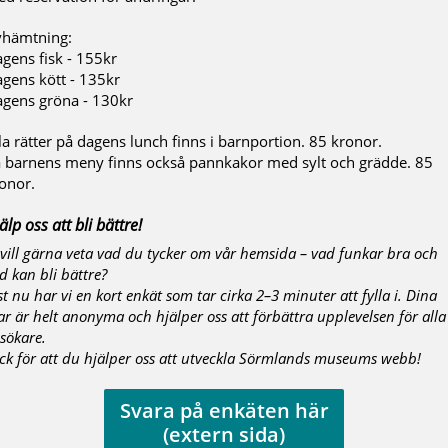
hämtning:
gens fisk - 155kr
gens kött - 135kr
gens gröna - 130kr
la rätter på dagens lunch finns i barnportion. 85 kronor.
 barnens meny finns också pannkakor med sylt och grädde. 85
onor.
älp oss att bli bättre!
 vill gärna veta vad du tycker om vår hemsida – vad funkar bra och
d kan bli bättre?
st nu har vi en kort enkät som tar cirka 2–3 minuter att fylla i. Dina
ar är helt anonyma och hjälper oss att förbättra upplevelsen för alla
sökare.
ck för att du hjälper oss att utveckla Sörmlands museums webb!
Svara på enkäten här
(extern sida)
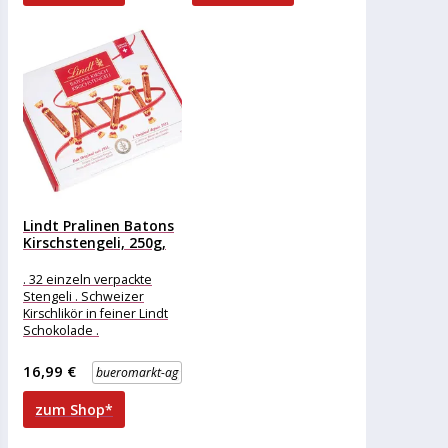
Lindt Pralinen Batons
Kirschstengeli, 250g,
32 Stück
. 32 einzeln verpackte
Stengeli . Schweizer
Kirschlikör in feiner Lindt
Schokolade .
Schokoladen-Stengeli mit
flüssiger
16,99 €
bueromarkt-ag
Spirituosenfüllung
Merkmale: Verpackung:
zum Shop*
einzeln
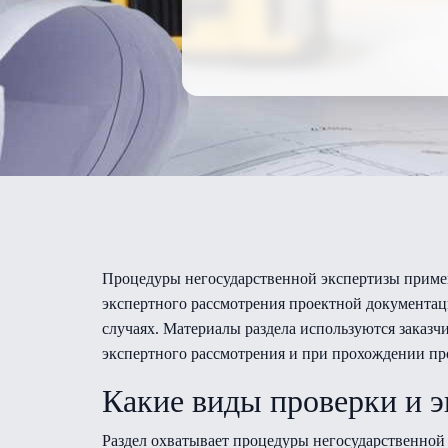
Процедуры негосударственной экспертизы примен
экспертного рассмотрения проектной документац
случаях. Материалы раздела используются заказ
экспертного рассмотрения и при прохождении пр
Какие виды проверки и 
Раздел охватывает процедуры негосударственной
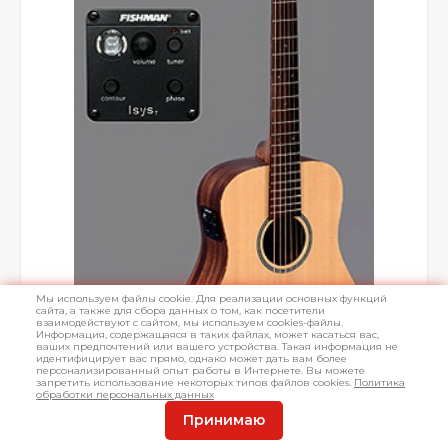
Мы используем файлы cookie. Для реализации основных функций
сайта, а также для сбора данных о том, как посетители
взаимодействуют с сайтом, мы используем cookies-файлы.
Информация, содержащаяся в таких файлах, может касаться вас,
ваших предпочтений или вашего устройства. Такая информация не
идентифицирует вас прямо, однако может дать вам более
персонализированный опыт работы в Интернете. Вы можете
запретить использование некоторых типов файлов cookies.
Политика
обработки персональных данных
Принимаю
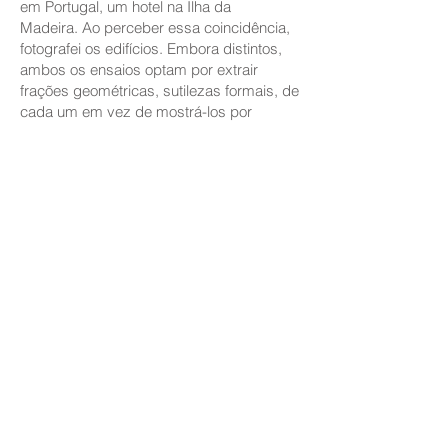
em Portugal, um hotel na Ilha da
Madeira.
Ao perceber essa coincidência,
fotografei os edifícios. Embora distintos,
ambos os ensaios optam por extrair
frações geométricas, sutilezas formais, de
cada um em vez de mostrá-los por
inteiro.
As formas resultantes promovem
um diálogo abstrato entre estes dois
grandes modernistas, um de natureza
mais silente, outro de expressão mais
eloquente
headquarters of the Iberê
|
The
Foundation is the only work in Brazil by the
most important Portuguese architect, Siza
Vieira. Like Siza, the main Brazilian
architect, Oscar Niemeyer, also has only
one work in Portugal, a hotel on Madeira
Island. Upon realizing this coincidence, I
photographed the buildings. Although
distinct, both essays choose to extract
geometric fractions, formal subtleties, from
each one instead of showing them in full.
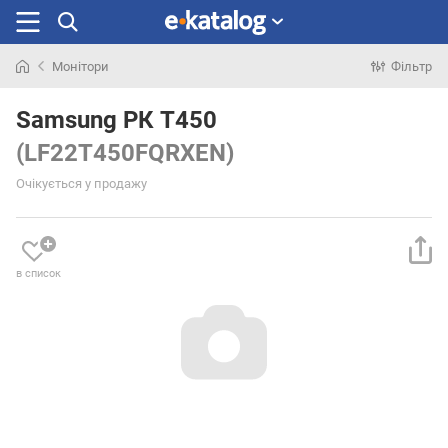
Монітори
Фільтр
Шукали
раніше
Samsung РК T450
(LF22T450FQRXEN)
Очікується у продажу
в список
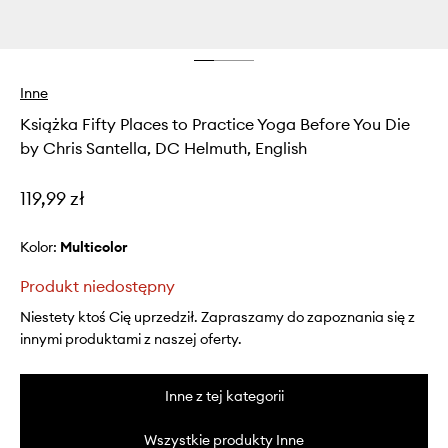
Inne
Książka Fifty Places to Practice Yoga Before You Die
by Chris Santella, DC Helmuth, English
119,99 zł
Kolor:
multicolor
Produkt niedostępny
Niestety ktoś Cię uprzedził. Zapraszamy do zapoznania się z
innymi produktami z naszej oferty.
Inne z tej kategorii
Wszystkie produkty Inne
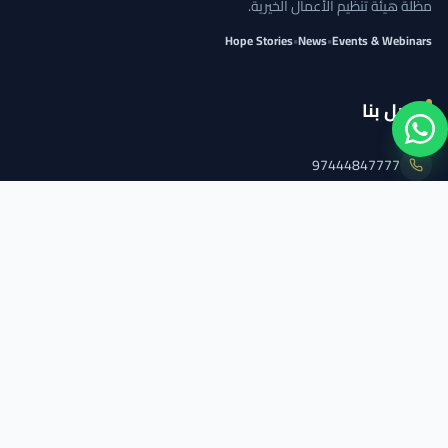
مظلة هيئة تنظيم الأعمال الخيرية.
Hope Stories
•
News
•
Events & Webinars
اتصل بنا
97444847777
info@qcs.qa
97444847777
تابعنا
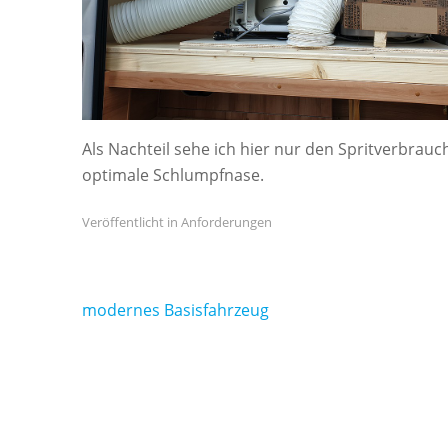
Als Nachteil sehe ich hier nur den Spritverbrauc
optimale Schlumpfnase.
Veröffentlicht in
Anforderungen
Beitragsnavigation
modernes Basisfahrzeug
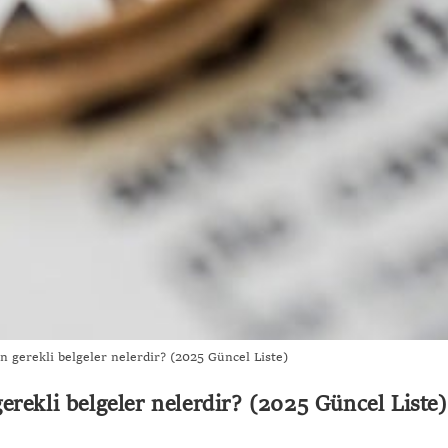
n gerekli belgeler nelerdir? (2025 Güncel Liste)
rekli belgeler nelerdir? (2025 Güncel Liste)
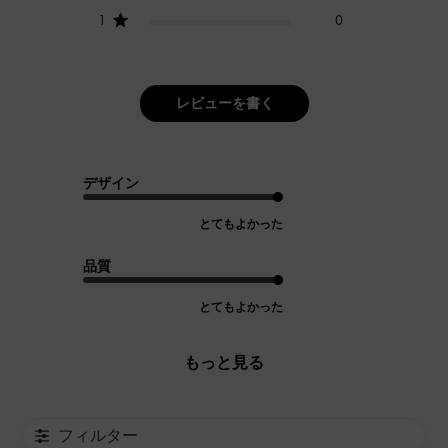
1
0
レビューを書く
デザイン
とてもよかった
品質
とてもよかった
もっと見る
フィルター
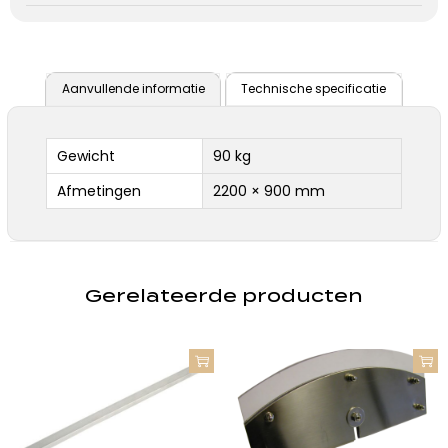
Aanvullende informatie
Technische specificatie
Gewicht
90 kg
Afmetingen
2200 × 900 mm
Gerelateerde producten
=====
**Goal of the exercise:** Each entry above should come back word for word, and no picture should come with it.

**Your solution:**
hämtning:
gens fisk - 155kr
gens kött - 135kr
gens gröna - 130kr
la rätter på dagens lunch finns i barnportion. 85 kronor.
 barnens meny finns också pannkakor med sylt och grädde. 85
onor.
älp oss att bli bättre!
 vill gärna veta vad du tycker om vår hemsida – vad funkar bra och
d kan bli bättre?
st nu har vi en kort enkät som tar cirka 2–3 minuter att fylla i. Dina
ar är helt anonyma och hjälper oss att förbättra upplevelsen för alla
sökare.
ck för att du hjälper oss att utveckla Sörmlands museums webb!
Svara på enkäten här
(extern sida)
Lindt Pralinen Batons
Kirschstengeli, 250g,
32 Stück
. 32 einzeln verpackte
Stengeli . Schweizer
Kirschlikör in feiner Lindt
Schokolade .
Schokoladen-Stengeli mit
flüssiger
16,99 €
bueromarkt-ag
Spirituosenfüllung
Merkmale: Verpackung:
zum Shop*
einzeln
Процедуры негосударственной экспертизы примен
экспертного рассмотрения проектной документац
случаях. Материалы раздела используются заказ
экспертного рассмотрения и при прохождении пр
Какие виды проверки и 
Раздел охватывает процедуры негосударственной
Мы используем файлы cookie. Для реализации основных функций
сайта, а также для сбора данных о том, как посетители
взаимодействуют с сайтом, мы используем cookies-файлы.
Информация, содержащаяся в таких файлах, может касаться вас,
ваших предпочтений или вашего устройства. Такая информация не
идентифицирует вас прямо, однако может дать вам более
персонализированный опыт работы в Интернете. Вы можете
запретить использование некоторых типов файлов cookies.
Политика
обработки персональных данных
Принимаю
em Portugal, um hotel na Ilha da
Madeira.
Ao perceber essa coincidência,
fotografei os edifícios. Embora distintos,
ambos os ensaios optam por extrair
frações geométricas, sutilezas formais, de
cada um em vez de mostrá-los por
inteiro.
As formas resultantes promovem
um diálogo abstrato entre estes dois
grandes modernistas, um de natureza
mais silente, outro de expressão mais
eloquente
headquarters of the Iberê
|
The
Foundation is the only work in Brazil by the
most important Portuguese architect, Siza
Vieira. Like Siza, the main Brazilian
architect, Oscar Niemeyer, also has only
one work in Portugal, a hotel on Madeira
Island. Upon realizing this coincidence, I
photographed the buildings. Although
distinct, both essays choose to extract
geometric fractions, formal subtleties, from
each one instead of showing them in full.
Монітори
Фільтр
Шукали
раніше
Samsung РК T450
(LF22T450FQRXEN)
Очікується у продажу
в список
Inne
Książka Fifty Places to Practice Yoga Before You Die
by Chris Santella, DC Helmuth, English
119,99 zł
Kolor:
multicolor
Produkt niedostępny
Niestety ktoś Cię uprzedził. Zapraszamy do zapoznania się z
innymi produktami z naszej oferty.
Inne z tej kategorii
Wszystkie produkty Inne
مظلة هيئة تنظيم الأعمال الخيرية.
Hope Stories
•
News
•
Events & Webinars
اتصل بنا
97444847777
info@qcs.qa
97444847777
تابعنا
Als Nachteil sehe ich hier nur den Spritverbrauc
optimale Schlumpfnase.
Veröffentlicht in
Anforderungen
Beitragsnavigation
modernes Basisfahrzeug
n gerekli belgeler nelerdir? (2025 Güncel Liste)
rekli belgeler nelerdir? (2025 Güncel Liste)
1
0
レビューを書く
デザイン
とてもよかった
品質
とてもよかった
もっと見る
フィルター
Aanvullende informatie
Technische specificatie
Gewicht
90 kg
Afmetingen
2200 × 900 mm
Gerelateerde producten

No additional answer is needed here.